JADE ARNOLD: So, last but certainly not least, your first young adult novel was 'The Monster of Her Age', which also features on the 7 to 9 booklist. And it won the 2022 Indie Book Award in the Young Adult category. Can you tell us about this title and who you think would enjoy reading it?

DANIELLE BINKS: This was inspired by a Linda Blair quote that I read. Linda Blair, who famously played the child actor in 'The Exorcist' horror film, where she once said, "'The Exorcist' has been a very interesting cross to bear.' Which is funny on a few levels, I will say.

But it got me. I'm a huge movie buff. I love film and television, and I love the history of film in Hollywood. I'm just a little bit obsessed with it. And I, at the same time, recognise that Hollywood is terrible for kids. It's terrible for a lot of people-- women as well, absolutely not great representation-- but children in particular, the number of horror stories you hear about child actors.

So, I wanted to write about that. And I wrote about it kind of inspired by Taylor Jenkins Reid, who's an adult author who often plays around and manipulates our real history and just pops in her own timeline. So, I did that. I made in-- bowing to one of my favourite actors and people, Drew Barrymore, who comes from the Barrymore acting dynasty-- I made a Hobart-based family who was a thespian creative cultural institution in Australia, who had this very long history of actors.
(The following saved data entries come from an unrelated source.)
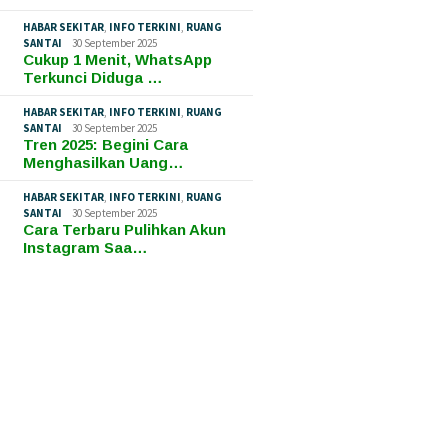
HABAR SEKITAR
,
INFO TERKINI
,
RUANG
SANTAI
30 September 2025
Cukup 1 Menit, WhatsApp
Terkunci Diduga …
HABAR SEKITAR
,
INFO TERKINI
,
RUANG
SANTAI
30 September 2025
Tren 2025: Begini Cara
Menghasilkan Uang…
HABAR SEKITAR
,
INFO TERKINI
,
RUANG
SANTAI
30 September 2025
Cara Terbaru Pulihkan Akun
Instagram Saa…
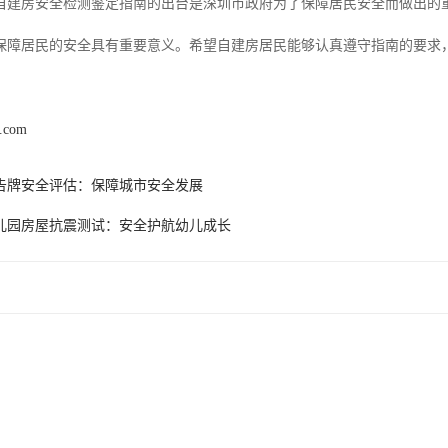
自建房安全检测鉴定指南的出台是深圳市政府为了保障居民安全而做出的
保障居民的安全具有重要意义。希望自建房居民能够认真遵守指南的要求
c.com
告牌安全评估：保障城市安全发展
儿园房屋抗震测试：安全护航幼儿成长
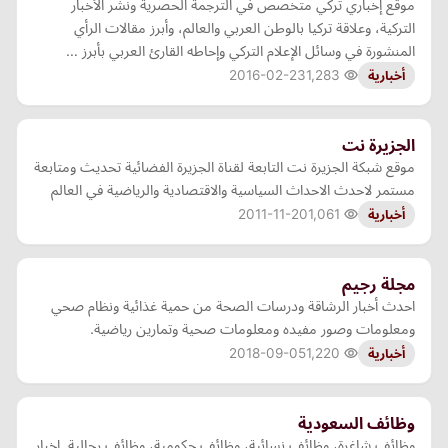
موقع إخباري تركي متخصص في الترجمة الحصرية ونشر الأخبار
التركية، وعلاقة تركيا بالوطن العربي والعالم، وأبرز مقالات الرأي
المنشورة في وسائل الإعلام التركي وإحاطه القارئ العربي بأبرز …
2016-02-23
1,283
أخبارية
الجزيرة نت
موقع شبكة الجزيرة نت التابعة لقناة الجزيرة الفضائية تحديث ومتابعة
مستمر لاحدث الاحداث السياسية والاقتصادية والرياضية في العالم
2011-11-20
1,061
أخبارية
مجلة رجيم
احدث أخبار الرشاقة ودرسات الصحة من حمية غذائية ونظام صحي
ومعلومات وصور مفيده ومعلومات صحية وتمارين رياضية.
2018-09-05
1,220
أخبارية
وظائف السعودية
وظائف شاغرة، وظائف نسائية، وظائف حكومية، وظائف رجالية. اخبار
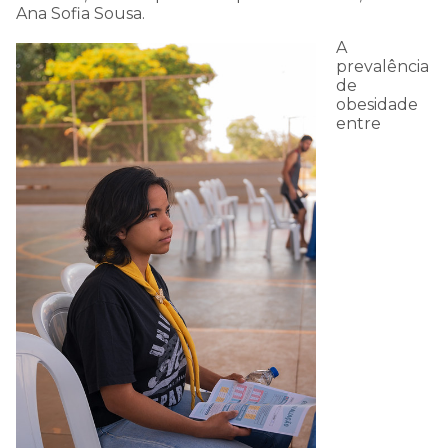
Ana Sofia Sousa.
A
prevalência
de
obesidade
entre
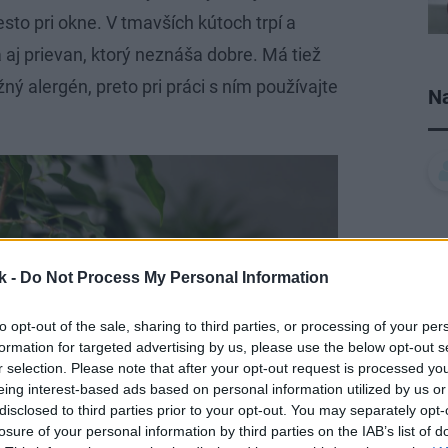
sto pri okne. V tmavších kútoch trpí a
na aj prievan, ktorý neznáša dobre. Má tiež
ý alergén, preto pri práci s ním používajte
Na
k -
Do Not Process My Personal Information
to opt-out of the sale, sharing to third parties, or processing of your per
formation for targeted advertising by us, please use the below opt-out s
r selection. Please note that after your opt-out request is processed y
eing interest-based ads based on personal information utilized by us or
disclosed to third parties prior to your opt-out. You may separately opt-
losure of your personal information by third parties on the IAB’s list of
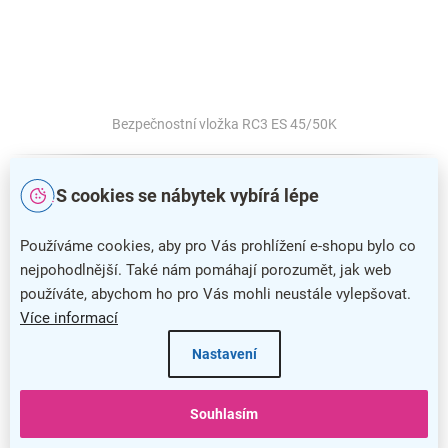
Bezpečnostní vložka RC3 ES 45/50K
S cookies se nábytek vybírá lépe
Používáme cookies, aby pro Vás prohlížení e-shopu bylo co
nejpohodlnější. Také nám pomáhají porozumět, jak web
používáte, abychom ho pro Vás mohli neustále vylepšovat.
Více informací
Nastavení
Souhlasím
And I wrote a story about their youngest child, whose grandmother encouraged her to go into acting of a horror film, where she played the child monster in a horror film and had to grow up with being that cultural touchstone for people, of being the thing that people fear, similar to Linda Blair in 'The Exorcist', so, you can imagine Halloween masks made of their monster-child character.

They suffered a little bit of abuse on the set to do with emotional manipulation and also emotional manipulation from their grandmother, who pushed them into this particular job that they really didn't want to do. But it's about forgiveness as well, because when the book begins, the grandmother is on her deathbed.

And this teenage character, who's now grown up but is still carrying the weight of their reputation and their film history, has to find a way to acknowledge that their grandmother hurt them, that they have some family trauma. But they have to not move on, not forget, but they have to find a way to carry it. And there is also a queer romance in there, which I loved and adored writing.

And it's a bit of an homage to Hobart, which I love and adore as well. And I selected Hobart because of the Errol Flynn connection. But also, I just wanted the kind of old school, small community vibe of it. So, yes, it's my homage to making up a film history with threads of real Australian film history. And it's me talking about the ways that adults can hurt kids and the ways that kids can articulate and acknowledge that hurt and find a way to carry it.

JADE ARNOLD: Beautiful. So, obviously, this book deals with a lot more mature themes than your previous 2 that we've talked about, your previous 2 middle-grade titles. So, what type of reader do you think would really enjoy this one?

DANIELLE BINKS: Again, all those big feels-- Will Kostakis is a really great one. I feel like Will Kostakis does really beautiful family trauma with humour as well and with romance. So, I think he's a really good one. Again, Melina Marchetta for the same reasons as well, absolutely.

But I would just say, if you are a fan of movie history, if you're a fan of Drew Barrymore, probably this will be a book for you. If you're just interested in the history of child actors or just the history of film and television. And if you just want to see a slightly different Australian history brought to the forefront, this is probably the book for you.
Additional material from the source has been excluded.